Show Valid Format : If this parameter is on "On" mode, only patterns will be displayed that they have exact format and no noise can be seen in them. If "Off" is, the patterns displayed that maybe are noisy and do not exactly correspond to the original pattern.
Show Formation Last Pivot Confirm : if Turned on, you can see this ability of patterns when their last pivot is formed. If this feature is off, it will see the patterns as soon as they are formed. The advantage of this option being clear is less formation of fielded patterns, and it is accompanied by the latest pattern seeing and a sharp reduction in reward to risk.
Period of Formation Last Pivot : Using this parameter you can determine that the last pivot is based on Pivot period.
🟣 Genaral Setting
Show : Enter "On" to display the template and "Off" to not display the template.
Color : Enter the desired color to draw the pattern in this parameter.

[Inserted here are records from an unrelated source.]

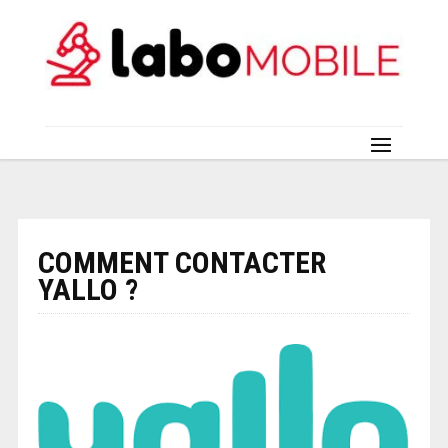
COMMENT CONTACTER
YALLO ?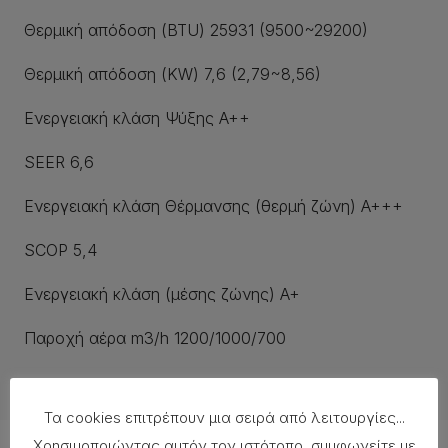
Θερμική απόδοση (BTU) 25931 (9500~29200)
Θερμική απόδοση (KW) 7,6 (2,79~8,56)
Ενεργειακή κλάση Ψύξης A++
SEER 6,6
Ενεργειακή κλάση Θέρμανσης (θερμή ζώνη) A+++
SCOP 5,4
Ενεργειακή κλάση (μέσης ζώνης) A+
Παροχή αέρα m3/h 1200/1000/700
Τα cookies επιτρέπουν μια σειρά από λειτουργίες...
Χρησιμοποιώντας αυτόν τον ιστότοπο, συμφωνείτε με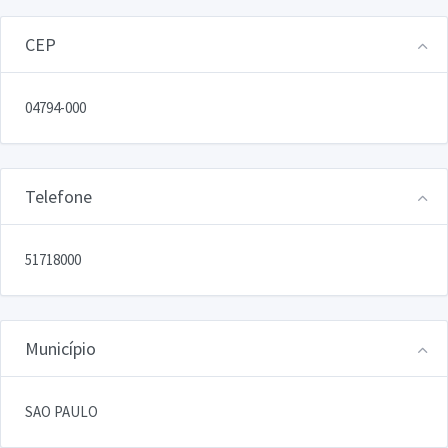
CEP
04794-000
Telefone
51718000
Município
SAO PAULO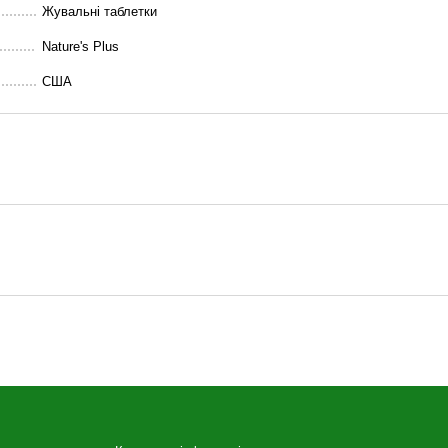
Жувальні таблетки
Nature's Plus
США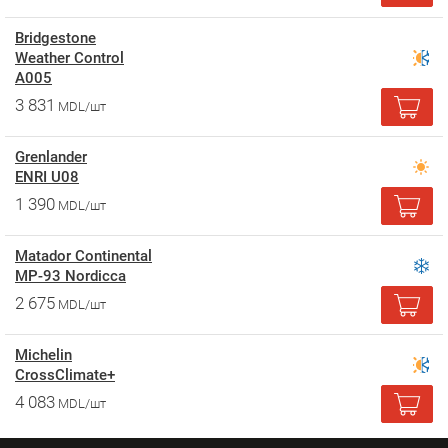
Bridgestone
Weather Control
A005
3 831
MDL/шт
Grenlander
ENRI U08
1 390
MDL/шт
Matador Continental
MP-93 Nordicca
2 675
MDL/шт
Michelin
CrossClimate+
4 083
MDL/шт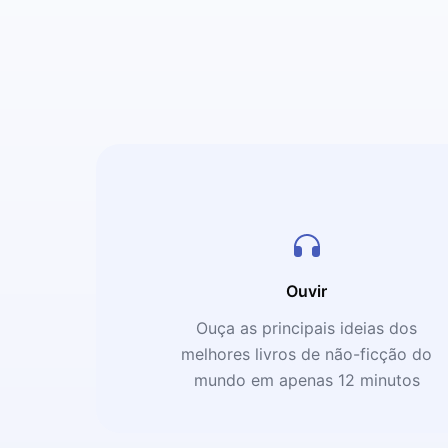
Ouvir
Ouça as principais ideias dos
melhores livros de não-ficção do
mundo em apenas 12 minutos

LineWidth : You can enter the number 1 or numbers higher than one to adjust the thickness of the drawing lines. This number must be an integer and increases with increasing thickness.
LabelSize : You can adjust the size of the labels by using the "size.auto", "size.tiny", "size.smal", "size.normal", "size.large" or "size.huge" entries.
🟣 Alert Setting
Alert : On / Off
Message Frequency : This string parameter defines the announcement frequency. Choices include: "All" (activates the alert every time the function is called), "Once Per Bar" (activates the alert only on the first call within the bar), and "Once Per Bar Close" (the alert is activated only by a call at the last script execution of the real-time bar upon closing). The default setting is "Once per Bar".
Show Alert Time by Time Zone : The date, hour, and minute you receive in alert messages can be based on any time zone you choose. For example, if you want New York time, you should enter "UTC-4". This input is set to the time zone "UTC" by default.